In Rwanda, the BBC World Service's Rwanda-Rundi service has been broadcasting the Archers-inspired soap opera Urunana ("Hand in Hand") since 1999.

The Archers was the model for the Russian radio soap opera Dom 7, Podyezd 4 ("House 7, Entrance 4"), on which the former Prime Minister, Tony Blair, once made a cameo appearance.

===Parodies===
Tony Hancock starred in the Galton and Simpson spoof "The Bowmans" in an episode of BBC Television's Hancock's Half Hour.

Ned Sherrin produced a short 1973 film called The Cobblers of Umbridge. The cast included Joan Sims, Lance Percival, Roy Kinnear, Derek Griffiths and John Fortune.
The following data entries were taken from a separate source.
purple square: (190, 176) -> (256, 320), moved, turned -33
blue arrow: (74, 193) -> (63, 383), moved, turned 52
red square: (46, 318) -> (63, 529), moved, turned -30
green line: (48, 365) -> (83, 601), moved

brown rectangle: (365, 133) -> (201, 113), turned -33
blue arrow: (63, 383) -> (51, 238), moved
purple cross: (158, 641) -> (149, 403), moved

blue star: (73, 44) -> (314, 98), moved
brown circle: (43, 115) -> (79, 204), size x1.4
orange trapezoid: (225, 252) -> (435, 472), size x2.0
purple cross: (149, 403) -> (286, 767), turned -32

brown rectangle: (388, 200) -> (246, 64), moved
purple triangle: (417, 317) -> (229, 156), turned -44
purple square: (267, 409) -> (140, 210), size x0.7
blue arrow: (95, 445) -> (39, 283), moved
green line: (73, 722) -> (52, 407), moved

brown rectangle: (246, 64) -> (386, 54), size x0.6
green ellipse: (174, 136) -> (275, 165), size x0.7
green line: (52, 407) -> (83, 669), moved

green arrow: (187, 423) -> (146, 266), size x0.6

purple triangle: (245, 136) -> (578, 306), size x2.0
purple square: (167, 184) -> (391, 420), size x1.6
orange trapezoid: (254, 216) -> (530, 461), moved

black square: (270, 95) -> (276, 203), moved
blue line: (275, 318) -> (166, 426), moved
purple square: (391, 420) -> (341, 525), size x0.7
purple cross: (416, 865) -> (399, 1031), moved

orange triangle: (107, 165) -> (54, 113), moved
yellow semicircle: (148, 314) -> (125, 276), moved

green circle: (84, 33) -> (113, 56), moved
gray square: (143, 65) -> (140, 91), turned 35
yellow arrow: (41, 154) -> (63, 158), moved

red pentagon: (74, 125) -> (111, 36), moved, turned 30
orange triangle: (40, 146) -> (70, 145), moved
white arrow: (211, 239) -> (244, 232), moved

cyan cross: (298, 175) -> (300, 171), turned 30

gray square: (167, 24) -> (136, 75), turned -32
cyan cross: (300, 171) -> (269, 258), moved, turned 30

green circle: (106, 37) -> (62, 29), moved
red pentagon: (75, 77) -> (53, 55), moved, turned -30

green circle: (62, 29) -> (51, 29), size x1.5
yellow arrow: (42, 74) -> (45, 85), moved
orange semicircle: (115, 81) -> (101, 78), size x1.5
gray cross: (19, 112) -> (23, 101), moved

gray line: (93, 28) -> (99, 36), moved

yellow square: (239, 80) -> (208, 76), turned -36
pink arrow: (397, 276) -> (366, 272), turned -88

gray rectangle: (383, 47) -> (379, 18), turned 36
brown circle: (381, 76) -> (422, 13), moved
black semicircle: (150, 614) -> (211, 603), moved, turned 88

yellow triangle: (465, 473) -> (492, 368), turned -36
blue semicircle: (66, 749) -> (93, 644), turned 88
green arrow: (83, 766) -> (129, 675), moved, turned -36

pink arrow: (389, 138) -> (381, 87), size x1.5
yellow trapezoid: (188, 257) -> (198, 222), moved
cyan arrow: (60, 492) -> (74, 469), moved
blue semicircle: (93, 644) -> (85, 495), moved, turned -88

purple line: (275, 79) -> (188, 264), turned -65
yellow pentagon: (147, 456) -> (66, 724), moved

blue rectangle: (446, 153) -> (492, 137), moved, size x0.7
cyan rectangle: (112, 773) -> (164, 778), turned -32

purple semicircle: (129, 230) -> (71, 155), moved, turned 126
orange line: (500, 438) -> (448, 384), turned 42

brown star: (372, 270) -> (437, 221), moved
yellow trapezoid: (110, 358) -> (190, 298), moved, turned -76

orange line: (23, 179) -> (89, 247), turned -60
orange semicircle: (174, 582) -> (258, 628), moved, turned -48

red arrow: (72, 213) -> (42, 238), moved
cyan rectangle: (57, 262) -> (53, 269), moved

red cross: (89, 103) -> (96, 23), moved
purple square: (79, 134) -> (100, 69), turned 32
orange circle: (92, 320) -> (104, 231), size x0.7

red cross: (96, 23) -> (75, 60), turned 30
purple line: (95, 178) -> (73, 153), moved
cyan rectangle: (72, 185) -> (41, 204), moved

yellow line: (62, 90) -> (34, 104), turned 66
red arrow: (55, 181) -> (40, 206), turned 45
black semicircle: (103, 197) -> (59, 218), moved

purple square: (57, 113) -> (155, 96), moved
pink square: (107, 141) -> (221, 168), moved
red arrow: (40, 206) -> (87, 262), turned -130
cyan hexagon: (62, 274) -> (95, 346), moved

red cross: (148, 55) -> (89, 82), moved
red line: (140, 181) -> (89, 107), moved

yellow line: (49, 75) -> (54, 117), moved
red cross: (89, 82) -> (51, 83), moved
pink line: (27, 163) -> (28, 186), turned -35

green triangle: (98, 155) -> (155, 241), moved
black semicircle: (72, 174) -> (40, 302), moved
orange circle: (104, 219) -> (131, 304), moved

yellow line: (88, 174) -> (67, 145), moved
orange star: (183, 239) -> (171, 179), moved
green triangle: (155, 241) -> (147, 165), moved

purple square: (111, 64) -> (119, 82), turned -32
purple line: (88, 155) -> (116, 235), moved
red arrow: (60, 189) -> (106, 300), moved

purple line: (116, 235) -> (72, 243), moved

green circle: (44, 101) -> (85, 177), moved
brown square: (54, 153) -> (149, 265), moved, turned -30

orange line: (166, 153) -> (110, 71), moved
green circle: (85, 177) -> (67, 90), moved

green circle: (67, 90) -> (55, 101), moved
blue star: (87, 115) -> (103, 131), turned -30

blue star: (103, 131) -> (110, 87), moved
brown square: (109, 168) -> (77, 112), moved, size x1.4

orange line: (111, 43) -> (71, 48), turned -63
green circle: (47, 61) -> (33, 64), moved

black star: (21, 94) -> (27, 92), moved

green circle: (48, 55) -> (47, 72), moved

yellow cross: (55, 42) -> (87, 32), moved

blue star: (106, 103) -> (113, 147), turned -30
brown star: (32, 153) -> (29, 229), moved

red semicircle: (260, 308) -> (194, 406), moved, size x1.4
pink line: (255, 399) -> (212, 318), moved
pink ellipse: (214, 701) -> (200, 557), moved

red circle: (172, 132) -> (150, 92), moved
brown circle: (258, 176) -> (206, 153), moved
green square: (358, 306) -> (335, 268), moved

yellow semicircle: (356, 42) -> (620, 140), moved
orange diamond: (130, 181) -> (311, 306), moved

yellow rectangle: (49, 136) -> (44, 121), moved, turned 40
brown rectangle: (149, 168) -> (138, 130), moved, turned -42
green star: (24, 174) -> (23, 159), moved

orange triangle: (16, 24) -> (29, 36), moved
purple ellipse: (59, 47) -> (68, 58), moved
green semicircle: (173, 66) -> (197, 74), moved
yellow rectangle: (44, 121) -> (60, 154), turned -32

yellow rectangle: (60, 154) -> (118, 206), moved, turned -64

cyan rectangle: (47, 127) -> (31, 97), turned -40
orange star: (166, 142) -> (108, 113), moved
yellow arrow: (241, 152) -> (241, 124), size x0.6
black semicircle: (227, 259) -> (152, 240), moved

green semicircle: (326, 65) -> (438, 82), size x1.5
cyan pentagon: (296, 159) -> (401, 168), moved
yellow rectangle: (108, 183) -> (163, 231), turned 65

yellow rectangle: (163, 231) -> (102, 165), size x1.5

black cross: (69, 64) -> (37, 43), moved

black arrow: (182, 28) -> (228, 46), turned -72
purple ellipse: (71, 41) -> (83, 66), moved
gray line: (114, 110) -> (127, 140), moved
John Finnemore's Souvenir Programme has parodied The Archers with its recurring "The Archers Accidentally" sketches; the sketches claim to portray The Archers as it sounds to people who only listen to the show inadvertently.

The radio series of Dead Ringers has frequently parodied characters from The Archers, including a special edition.

The subtitle was parodied by Bill Tidy in his long-running cartoon of The Cloggies, "an Everyday Saga in the Life of Clog Dancing Folk", which ran in the satirical magazine Private Eye, and later in The Listener.

In Series 12 episode 4 of the BBC series Father Brown, the plot concerns a radio programme called The Muckles, which is clearly based on The Archers.